Die Sammelwut der Berliner Polizei ist ungebremst. Jüngstes Beispiel ist die „Tatverdächtigenkartei“ der Brandkommission. In ihr werden 3.500 sowohl verurteilte Brandstifter als auch Verdächtige gespeichert. Selbst wenn dem Verdacht nie eine Anzeige oder eine Verurteilung folgte. „Die Richtschnur ist: Gibt es eine Kommission, dann gibt es auch eine Verdächtigenkartei“, sagt Lena Schraut, Datenschutzmitarbeiterin in Brandenburg.

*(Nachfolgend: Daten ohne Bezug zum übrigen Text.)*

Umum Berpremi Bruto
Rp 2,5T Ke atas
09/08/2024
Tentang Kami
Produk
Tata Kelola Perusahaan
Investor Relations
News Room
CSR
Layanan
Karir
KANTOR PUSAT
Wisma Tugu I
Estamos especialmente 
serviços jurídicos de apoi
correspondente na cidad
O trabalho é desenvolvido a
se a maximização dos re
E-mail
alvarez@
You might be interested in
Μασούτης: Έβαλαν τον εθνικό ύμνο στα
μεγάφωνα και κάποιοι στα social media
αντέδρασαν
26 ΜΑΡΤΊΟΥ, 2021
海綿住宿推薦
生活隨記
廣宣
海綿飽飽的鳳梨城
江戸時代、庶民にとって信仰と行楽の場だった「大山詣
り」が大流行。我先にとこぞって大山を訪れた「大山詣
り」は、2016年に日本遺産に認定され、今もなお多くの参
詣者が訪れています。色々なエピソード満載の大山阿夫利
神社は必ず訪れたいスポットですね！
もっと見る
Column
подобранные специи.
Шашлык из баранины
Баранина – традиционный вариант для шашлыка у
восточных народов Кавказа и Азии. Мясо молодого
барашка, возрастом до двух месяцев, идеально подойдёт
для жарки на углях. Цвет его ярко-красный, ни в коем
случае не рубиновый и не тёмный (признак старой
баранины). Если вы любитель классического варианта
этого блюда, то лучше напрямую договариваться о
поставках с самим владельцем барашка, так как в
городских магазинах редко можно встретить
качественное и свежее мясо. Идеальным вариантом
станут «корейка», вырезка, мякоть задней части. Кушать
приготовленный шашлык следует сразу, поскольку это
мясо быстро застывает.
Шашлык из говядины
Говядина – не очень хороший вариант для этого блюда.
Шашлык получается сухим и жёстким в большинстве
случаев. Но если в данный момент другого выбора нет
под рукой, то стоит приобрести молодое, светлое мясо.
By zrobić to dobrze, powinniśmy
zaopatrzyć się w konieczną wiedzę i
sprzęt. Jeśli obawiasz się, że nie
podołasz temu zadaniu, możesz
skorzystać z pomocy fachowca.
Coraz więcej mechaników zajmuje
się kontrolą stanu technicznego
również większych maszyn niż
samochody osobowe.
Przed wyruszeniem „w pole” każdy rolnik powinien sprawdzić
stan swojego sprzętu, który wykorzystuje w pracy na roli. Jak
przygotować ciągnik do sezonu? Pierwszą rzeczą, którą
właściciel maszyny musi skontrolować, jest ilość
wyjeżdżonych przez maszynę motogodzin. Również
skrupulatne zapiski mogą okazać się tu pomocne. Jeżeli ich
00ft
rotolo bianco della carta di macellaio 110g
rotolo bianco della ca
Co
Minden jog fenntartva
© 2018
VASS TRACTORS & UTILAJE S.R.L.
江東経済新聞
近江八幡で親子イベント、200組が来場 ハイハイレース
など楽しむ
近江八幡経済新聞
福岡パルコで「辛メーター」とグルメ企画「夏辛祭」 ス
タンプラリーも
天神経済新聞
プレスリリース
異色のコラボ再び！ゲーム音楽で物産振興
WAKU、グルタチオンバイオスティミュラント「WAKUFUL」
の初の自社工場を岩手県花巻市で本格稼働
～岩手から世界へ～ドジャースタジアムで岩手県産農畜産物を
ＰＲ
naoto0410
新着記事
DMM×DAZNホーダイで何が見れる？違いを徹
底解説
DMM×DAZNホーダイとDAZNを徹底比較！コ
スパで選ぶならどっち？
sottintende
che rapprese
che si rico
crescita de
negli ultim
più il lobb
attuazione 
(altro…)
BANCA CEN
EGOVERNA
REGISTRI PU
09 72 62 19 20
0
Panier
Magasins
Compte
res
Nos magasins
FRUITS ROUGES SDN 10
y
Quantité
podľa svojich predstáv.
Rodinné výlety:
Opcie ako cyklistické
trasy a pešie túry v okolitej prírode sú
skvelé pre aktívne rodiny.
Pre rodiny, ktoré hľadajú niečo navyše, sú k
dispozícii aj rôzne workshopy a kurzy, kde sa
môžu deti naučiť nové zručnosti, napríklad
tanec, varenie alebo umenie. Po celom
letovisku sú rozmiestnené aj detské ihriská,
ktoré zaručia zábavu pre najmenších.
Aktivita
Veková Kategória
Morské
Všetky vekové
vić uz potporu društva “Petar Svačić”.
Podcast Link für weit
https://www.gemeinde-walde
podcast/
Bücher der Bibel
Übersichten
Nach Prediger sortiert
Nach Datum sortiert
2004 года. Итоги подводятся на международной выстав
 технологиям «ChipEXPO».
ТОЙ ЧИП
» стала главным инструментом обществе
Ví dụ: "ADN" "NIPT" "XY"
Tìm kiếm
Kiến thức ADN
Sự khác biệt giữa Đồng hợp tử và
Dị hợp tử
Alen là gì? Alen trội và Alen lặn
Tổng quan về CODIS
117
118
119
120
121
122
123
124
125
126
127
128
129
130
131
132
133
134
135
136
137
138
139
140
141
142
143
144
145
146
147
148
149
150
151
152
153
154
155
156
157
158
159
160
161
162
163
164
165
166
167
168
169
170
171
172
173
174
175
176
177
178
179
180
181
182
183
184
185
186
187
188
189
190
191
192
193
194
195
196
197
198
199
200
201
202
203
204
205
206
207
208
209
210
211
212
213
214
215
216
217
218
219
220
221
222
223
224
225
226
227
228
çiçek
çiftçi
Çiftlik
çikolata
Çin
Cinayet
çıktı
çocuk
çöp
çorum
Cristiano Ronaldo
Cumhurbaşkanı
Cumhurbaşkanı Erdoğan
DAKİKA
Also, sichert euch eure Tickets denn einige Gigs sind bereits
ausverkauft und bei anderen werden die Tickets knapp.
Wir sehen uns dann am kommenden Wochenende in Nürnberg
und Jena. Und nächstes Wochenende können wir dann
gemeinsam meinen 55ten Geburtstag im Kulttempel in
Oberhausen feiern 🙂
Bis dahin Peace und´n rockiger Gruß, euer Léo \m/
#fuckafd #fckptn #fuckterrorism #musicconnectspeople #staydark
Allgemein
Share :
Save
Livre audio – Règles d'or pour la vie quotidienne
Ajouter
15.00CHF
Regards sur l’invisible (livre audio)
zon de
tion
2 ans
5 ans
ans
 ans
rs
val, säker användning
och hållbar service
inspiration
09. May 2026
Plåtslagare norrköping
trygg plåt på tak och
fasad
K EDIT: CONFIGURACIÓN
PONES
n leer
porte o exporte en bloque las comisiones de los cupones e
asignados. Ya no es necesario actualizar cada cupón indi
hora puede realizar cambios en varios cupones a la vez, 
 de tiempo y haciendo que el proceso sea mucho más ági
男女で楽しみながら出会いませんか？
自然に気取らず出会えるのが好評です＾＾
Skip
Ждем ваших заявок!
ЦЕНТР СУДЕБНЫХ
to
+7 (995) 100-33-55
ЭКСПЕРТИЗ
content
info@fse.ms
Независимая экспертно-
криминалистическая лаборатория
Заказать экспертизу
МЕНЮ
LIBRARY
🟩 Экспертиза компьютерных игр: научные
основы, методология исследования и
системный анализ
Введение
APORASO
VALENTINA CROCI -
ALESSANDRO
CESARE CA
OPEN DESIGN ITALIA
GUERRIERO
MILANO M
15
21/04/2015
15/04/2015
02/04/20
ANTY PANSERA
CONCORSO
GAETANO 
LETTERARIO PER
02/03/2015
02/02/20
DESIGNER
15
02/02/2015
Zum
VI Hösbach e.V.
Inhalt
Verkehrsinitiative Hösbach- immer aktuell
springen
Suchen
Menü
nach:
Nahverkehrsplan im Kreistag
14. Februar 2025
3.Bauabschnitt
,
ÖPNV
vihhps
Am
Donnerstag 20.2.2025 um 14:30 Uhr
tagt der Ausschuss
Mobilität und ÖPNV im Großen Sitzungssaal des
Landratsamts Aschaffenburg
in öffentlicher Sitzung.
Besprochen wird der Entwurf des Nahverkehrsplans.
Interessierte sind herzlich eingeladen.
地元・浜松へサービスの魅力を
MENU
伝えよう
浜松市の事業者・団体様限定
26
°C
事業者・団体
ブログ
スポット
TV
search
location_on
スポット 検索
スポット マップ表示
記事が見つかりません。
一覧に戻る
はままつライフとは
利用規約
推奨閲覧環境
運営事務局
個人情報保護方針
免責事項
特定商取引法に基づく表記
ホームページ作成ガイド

Nach dem Allgemeinen Sicherheits- und Ordnungsgesetz, kurz Asog, dürfen die Ordnungshüter zur „vorbeugenden Verbrechensbekämpfung“ auch nach Abschluß von Ermittlungsverfahren Personendossiers zu „besonders erheblichen Straftaten“ anlegen. Im Zuge der „vorbeugenden Verbrechensbekämpfung“ ist es ihnen gesetzlich erlaubt, auch „Zeugen, Hinweisgeber und sonstige Auskunftspersonen“ zu vermerken.

„Oft ist die Speicherung unzulässig. Auch nach dem neuen Asog muß sie noch begründet werden“, kritisiert die stellvertretende Berliner Datenschutzbeauftragte, Claudia Schmid, die Praxis der Polizei.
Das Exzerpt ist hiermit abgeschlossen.